▸ **Work task**
Exactly the lines from the start of the data through the line containing "Proyecto que busca acercar a las y los" should be output, with both ends kept and nothing added.
^^^^^^^^^^^^^^^^
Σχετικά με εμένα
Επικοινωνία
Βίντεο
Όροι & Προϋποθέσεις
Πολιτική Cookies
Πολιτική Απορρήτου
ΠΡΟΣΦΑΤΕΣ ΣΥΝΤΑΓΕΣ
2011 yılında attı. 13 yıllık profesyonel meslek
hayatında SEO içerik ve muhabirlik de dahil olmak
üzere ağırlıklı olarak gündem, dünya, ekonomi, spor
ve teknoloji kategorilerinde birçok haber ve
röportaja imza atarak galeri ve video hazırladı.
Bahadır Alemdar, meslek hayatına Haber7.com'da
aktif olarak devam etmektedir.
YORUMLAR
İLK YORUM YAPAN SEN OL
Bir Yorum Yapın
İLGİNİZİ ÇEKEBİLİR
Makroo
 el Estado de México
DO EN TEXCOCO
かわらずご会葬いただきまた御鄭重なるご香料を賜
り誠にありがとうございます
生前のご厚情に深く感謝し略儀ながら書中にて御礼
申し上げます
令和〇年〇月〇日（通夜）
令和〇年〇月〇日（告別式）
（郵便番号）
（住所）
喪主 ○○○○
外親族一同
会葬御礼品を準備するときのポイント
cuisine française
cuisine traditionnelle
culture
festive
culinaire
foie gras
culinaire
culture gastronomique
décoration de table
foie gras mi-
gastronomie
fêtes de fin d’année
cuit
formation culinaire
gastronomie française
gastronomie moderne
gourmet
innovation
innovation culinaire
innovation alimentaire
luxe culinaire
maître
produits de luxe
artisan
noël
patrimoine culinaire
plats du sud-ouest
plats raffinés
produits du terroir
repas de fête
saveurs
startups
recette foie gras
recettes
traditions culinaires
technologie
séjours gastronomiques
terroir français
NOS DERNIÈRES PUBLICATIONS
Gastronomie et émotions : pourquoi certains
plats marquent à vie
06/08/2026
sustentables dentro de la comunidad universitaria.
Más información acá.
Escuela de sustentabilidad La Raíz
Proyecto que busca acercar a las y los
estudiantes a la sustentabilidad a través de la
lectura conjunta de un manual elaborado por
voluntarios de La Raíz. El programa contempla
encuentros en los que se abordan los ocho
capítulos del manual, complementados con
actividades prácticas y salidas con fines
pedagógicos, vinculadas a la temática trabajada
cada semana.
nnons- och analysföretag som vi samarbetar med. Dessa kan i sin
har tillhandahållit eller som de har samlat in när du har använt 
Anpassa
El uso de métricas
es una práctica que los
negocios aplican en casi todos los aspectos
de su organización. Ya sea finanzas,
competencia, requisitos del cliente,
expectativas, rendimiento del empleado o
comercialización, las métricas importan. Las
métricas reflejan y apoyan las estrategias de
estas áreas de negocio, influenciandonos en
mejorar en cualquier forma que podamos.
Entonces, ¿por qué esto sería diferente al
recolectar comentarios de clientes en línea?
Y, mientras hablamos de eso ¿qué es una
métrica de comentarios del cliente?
^^^^^^^^^^^^^^^^
▸ **Worked solution**
Σχετικά με εμένα
Επικοινωνία
Βίντεο
Όροι & Προϋποθέσεις
Πολιτική Cookies
Πολιτική Απορρήτου
ΠΡΟΣΦΑΤΕΣ ΣΥΝΤΑΓΕΣ
2011 yılında attı. 13 yıllık profesyonel meslek
hayatında SEO içerik ve muhabirlik de dahil olmak
üzere ağırlıklı olarak gündem, dünya, ekonomi, spor
ve teknoloji kategorilerinde birçok haber ve
röportaja imza atarak galeri ve video hazırladı.
Bahadır Alemdar, meslek hayatına Haber7.com'da
aktif olarak devam etmektedir.
YORUMLAR
İLK YORUM YAPAN SEN OL
Bir Yorum Yapın
İLGİNİZİ ÇEKEBİLİR
Makroo
 el Estado de México
DO EN TEXCOCO
かわらずご会葬いただきまた御鄭重なるご香料を賜
り誠にありがとうございます
生前のご厚情に深く感謝し略儀ながら書中にて御礼
申し上げます
令和〇年〇月〇日（通夜）
令和〇年〇月〇日（告別式）
（郵便番号）
（住所）
喪主 ○○○○
外親族一同
会葬御礼品を準備するときのポイント
cuisine française
cuisine traditionnelle
culture
festive
culinaire
foie gras
culinaire
culture gastronomique
décoration de table
foie gras mi-
gastronomie
fêtes de fin d’année
cuit
formation culinaire
gastronomie française
gastronomie moderne
gourmet
innovation
innovation culinaire
innovation alimentaire
luxe culinaire
maître
produits de luxe
artisan
noël
patrimoine culinaire
plats du sud-ouest
plats raffinés
produits du terroir
repas de fête
saveurs
startups
recette foie gras
recettes
traditions culinaires
technologie
séjours gastronomiques
terroir français
NOS DERNIÈRES PUBLICATIONS
Gastronomie et émotions : pourquoi certains
plats marquent à vie
06/08/2026
sustentables dentro de la comunidad universitaria.
Más información acá.
Escuela de sustentabilidad La Raíz
Proyecto que busca acercar a las y los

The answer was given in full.